Research is carried out more and more using computational modelling techniques. For this purpose, the researchers have for a number of years been improving their computational models for the sea ice and its failure. Increases in the computing power mean that even more complex modelling can be carried out.
‘The modelling also produces the kind of information which, due to difficulties in performing measurements, is hard to obtain from the model tests carried out either in natural conditions or in the ice tank. All methods, however, are used in conjunction with each other, not least because the computational models need to be continually tested and validated.
Theory and practice
Pofessor Polojärvi will be teaching ice mechanics in the new Master’s Programme in Mechanical Engineering, due to begin in Autumn 2016, as part of the courses belonging to the Arctic technology study path.

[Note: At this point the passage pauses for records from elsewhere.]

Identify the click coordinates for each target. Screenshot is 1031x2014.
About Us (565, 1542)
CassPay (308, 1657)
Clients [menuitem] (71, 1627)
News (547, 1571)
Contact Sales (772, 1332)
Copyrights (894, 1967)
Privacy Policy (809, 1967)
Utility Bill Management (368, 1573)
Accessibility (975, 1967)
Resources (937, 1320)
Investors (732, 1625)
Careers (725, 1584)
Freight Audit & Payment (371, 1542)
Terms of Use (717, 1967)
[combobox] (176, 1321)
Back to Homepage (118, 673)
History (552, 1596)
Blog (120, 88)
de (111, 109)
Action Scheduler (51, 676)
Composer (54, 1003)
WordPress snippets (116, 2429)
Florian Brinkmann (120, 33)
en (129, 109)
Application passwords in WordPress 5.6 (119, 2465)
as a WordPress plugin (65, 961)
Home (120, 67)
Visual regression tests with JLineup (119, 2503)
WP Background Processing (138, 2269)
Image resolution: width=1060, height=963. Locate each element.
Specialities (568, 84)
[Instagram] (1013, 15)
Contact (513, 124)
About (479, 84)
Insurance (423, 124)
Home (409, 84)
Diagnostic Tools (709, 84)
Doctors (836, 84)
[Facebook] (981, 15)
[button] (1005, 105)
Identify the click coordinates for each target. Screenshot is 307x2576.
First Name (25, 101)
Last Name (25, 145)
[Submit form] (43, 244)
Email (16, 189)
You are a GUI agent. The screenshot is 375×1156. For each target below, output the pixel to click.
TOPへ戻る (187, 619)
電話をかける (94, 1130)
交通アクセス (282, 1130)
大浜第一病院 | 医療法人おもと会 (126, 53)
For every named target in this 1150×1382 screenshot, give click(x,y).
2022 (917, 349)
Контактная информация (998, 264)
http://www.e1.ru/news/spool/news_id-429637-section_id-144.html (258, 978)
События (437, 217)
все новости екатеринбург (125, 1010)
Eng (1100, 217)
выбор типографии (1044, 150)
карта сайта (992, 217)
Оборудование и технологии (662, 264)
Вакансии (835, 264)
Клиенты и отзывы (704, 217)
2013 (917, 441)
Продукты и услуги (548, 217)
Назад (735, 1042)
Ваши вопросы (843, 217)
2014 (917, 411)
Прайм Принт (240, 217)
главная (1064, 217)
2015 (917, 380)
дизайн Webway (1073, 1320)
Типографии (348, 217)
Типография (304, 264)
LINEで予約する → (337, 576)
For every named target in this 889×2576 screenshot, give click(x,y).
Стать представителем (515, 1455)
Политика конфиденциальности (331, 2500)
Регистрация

- The field is interesting and the Aalto studies related to the topic are diverse. Students get to use applied mechanics skills and models and also participate in experiments both on the model scale and at sea, Polojärvi explains.
The master’s programme provides students interested in cold climate engineering with different kinds of training paths. Students also have the opportunity to apply for the new Nordic Master’s in Cold Climate Engineering.
- Partnering with us are the Technical University of Denmark (DTU, Denmarks Tekniske Universitet) and the Norwegian University of Science and Technology (NTNU, Norges teknisk-naturvitenskapelige universitet). We hope that the joint master’s programme will increase student exchange between Nordic countries.
In Professor Polojärvi’s opinion, employment prospects in the sector are good as more and more expertise on cold regions and Artic is needed as, for example, ship traffic in northern sea areas is increasing. This is partly due to the climate warming.
Graduates from master’s programmes find work in a variety areas, including universities and research institutions, shipyards, companies developing Arctic technology or engaged in offshore operations, classification societies and authorities responsible for sea traffic.